→ Provided data:
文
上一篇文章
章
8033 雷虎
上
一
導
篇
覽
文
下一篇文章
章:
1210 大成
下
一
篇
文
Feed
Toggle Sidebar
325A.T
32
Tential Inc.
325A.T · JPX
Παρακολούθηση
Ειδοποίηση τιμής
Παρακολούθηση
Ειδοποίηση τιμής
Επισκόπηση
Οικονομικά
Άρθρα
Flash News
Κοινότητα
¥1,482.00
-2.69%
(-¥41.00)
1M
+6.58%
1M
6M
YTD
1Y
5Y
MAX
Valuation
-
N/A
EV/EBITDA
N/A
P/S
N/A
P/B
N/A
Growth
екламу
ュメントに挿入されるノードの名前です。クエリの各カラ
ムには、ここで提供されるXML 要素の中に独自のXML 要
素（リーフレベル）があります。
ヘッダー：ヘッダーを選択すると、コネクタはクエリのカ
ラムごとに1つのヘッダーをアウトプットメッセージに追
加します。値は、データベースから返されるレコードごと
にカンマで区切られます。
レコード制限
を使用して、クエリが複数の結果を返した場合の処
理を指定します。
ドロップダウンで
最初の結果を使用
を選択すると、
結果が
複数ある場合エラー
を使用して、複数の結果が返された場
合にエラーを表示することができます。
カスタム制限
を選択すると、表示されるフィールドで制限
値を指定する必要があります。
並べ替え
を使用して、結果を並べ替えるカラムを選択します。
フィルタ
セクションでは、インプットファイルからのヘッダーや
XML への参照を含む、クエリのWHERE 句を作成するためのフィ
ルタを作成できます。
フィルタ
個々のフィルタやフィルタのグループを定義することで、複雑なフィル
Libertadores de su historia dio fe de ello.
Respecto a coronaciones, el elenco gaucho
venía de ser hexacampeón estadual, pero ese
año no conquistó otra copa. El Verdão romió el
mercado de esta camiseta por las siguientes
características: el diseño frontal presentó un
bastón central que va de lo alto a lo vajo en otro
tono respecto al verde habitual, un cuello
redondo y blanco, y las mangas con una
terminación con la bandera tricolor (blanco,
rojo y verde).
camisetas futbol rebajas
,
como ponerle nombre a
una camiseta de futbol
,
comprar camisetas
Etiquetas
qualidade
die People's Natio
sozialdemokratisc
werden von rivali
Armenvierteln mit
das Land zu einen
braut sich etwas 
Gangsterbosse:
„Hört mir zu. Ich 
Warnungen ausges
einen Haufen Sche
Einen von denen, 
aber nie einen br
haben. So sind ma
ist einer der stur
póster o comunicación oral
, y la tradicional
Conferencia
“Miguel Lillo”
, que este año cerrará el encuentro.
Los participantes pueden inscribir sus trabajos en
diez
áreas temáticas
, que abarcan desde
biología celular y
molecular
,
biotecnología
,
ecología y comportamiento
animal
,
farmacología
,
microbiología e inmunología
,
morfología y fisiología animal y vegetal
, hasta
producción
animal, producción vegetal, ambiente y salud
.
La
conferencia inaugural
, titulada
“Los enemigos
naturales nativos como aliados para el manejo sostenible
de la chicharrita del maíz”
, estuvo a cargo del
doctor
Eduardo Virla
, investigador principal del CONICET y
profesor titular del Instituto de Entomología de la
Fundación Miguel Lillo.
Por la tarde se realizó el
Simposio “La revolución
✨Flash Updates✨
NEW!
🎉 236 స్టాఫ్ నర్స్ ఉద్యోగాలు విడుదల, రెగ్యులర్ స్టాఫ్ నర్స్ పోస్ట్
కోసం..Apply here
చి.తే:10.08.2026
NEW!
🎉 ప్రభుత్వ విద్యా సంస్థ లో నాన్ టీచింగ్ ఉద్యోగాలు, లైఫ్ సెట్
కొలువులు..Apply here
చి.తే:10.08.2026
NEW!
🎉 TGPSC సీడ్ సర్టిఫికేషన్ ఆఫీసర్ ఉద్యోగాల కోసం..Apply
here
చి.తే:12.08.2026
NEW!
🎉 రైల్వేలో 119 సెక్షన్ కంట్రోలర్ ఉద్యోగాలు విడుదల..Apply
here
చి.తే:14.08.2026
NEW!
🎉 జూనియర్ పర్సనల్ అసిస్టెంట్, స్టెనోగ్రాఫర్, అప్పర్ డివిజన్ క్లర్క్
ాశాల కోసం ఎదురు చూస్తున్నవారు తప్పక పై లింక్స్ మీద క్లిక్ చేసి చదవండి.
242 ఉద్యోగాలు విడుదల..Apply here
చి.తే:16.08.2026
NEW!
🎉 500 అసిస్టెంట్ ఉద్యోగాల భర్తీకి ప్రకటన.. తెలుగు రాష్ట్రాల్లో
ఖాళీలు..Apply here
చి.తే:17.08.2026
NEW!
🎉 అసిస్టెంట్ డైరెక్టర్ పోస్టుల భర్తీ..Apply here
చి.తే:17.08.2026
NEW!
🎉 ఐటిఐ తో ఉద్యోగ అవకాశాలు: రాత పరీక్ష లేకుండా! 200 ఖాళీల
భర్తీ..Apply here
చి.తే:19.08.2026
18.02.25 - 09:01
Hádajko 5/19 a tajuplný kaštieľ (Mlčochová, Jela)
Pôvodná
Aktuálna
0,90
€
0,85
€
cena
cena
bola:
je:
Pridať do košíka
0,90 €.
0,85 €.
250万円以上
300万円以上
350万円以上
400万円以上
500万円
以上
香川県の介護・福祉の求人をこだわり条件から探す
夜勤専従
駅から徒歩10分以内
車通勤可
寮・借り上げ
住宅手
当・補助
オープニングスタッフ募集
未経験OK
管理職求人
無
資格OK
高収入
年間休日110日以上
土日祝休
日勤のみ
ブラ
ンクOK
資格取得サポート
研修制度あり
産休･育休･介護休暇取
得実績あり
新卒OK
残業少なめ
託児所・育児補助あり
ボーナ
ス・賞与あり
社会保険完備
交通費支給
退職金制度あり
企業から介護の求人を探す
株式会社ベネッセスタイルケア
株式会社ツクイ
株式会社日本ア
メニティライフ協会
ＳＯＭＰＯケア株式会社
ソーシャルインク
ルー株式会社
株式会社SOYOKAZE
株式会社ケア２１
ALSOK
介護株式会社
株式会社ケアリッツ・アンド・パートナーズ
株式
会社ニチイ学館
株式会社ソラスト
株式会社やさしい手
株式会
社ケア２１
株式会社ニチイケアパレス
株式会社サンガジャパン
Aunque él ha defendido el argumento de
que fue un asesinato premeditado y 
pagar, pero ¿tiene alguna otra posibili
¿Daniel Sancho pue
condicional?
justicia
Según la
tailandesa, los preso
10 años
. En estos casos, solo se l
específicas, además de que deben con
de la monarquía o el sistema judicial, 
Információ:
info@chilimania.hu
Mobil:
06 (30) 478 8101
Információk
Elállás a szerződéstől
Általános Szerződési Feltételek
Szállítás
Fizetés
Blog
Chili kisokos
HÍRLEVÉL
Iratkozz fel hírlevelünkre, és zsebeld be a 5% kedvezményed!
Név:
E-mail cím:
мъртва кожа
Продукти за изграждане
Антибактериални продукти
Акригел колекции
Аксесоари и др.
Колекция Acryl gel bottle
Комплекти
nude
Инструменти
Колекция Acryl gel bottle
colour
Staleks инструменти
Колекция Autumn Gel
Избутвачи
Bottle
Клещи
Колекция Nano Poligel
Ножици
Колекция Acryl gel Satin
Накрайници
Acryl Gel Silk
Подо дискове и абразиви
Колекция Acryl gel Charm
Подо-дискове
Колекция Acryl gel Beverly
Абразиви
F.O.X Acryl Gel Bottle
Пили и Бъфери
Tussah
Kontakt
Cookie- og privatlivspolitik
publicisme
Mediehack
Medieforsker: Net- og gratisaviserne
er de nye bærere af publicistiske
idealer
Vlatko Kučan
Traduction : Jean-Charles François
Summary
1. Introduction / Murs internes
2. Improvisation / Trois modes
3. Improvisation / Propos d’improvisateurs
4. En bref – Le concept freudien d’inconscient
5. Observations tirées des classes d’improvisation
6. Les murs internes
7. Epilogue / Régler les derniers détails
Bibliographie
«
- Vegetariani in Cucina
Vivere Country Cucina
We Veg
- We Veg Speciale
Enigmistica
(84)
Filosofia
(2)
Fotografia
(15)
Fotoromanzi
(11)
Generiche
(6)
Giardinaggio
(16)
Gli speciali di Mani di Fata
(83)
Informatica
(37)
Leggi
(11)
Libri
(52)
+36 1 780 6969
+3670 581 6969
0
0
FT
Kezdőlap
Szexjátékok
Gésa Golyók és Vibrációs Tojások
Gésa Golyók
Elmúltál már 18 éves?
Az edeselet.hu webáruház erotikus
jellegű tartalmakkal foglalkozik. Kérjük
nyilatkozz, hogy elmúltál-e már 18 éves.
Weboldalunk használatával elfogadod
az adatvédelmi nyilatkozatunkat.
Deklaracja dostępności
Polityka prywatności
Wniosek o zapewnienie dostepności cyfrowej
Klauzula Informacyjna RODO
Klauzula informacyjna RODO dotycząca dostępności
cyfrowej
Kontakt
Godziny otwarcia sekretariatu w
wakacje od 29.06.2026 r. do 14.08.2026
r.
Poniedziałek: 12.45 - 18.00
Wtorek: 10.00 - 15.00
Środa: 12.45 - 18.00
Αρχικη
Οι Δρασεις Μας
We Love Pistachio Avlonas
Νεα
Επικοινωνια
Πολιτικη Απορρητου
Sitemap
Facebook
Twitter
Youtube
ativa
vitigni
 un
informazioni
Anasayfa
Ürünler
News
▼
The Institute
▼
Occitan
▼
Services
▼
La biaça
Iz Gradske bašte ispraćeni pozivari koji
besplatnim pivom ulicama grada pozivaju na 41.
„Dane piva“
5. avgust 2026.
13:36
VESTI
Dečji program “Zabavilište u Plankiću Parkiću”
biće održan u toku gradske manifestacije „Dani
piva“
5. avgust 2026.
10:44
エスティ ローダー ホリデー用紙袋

→ What you should do: Every line of the records above that contains the word "Apply" should be counted, and only the total given.

→ Reply: 8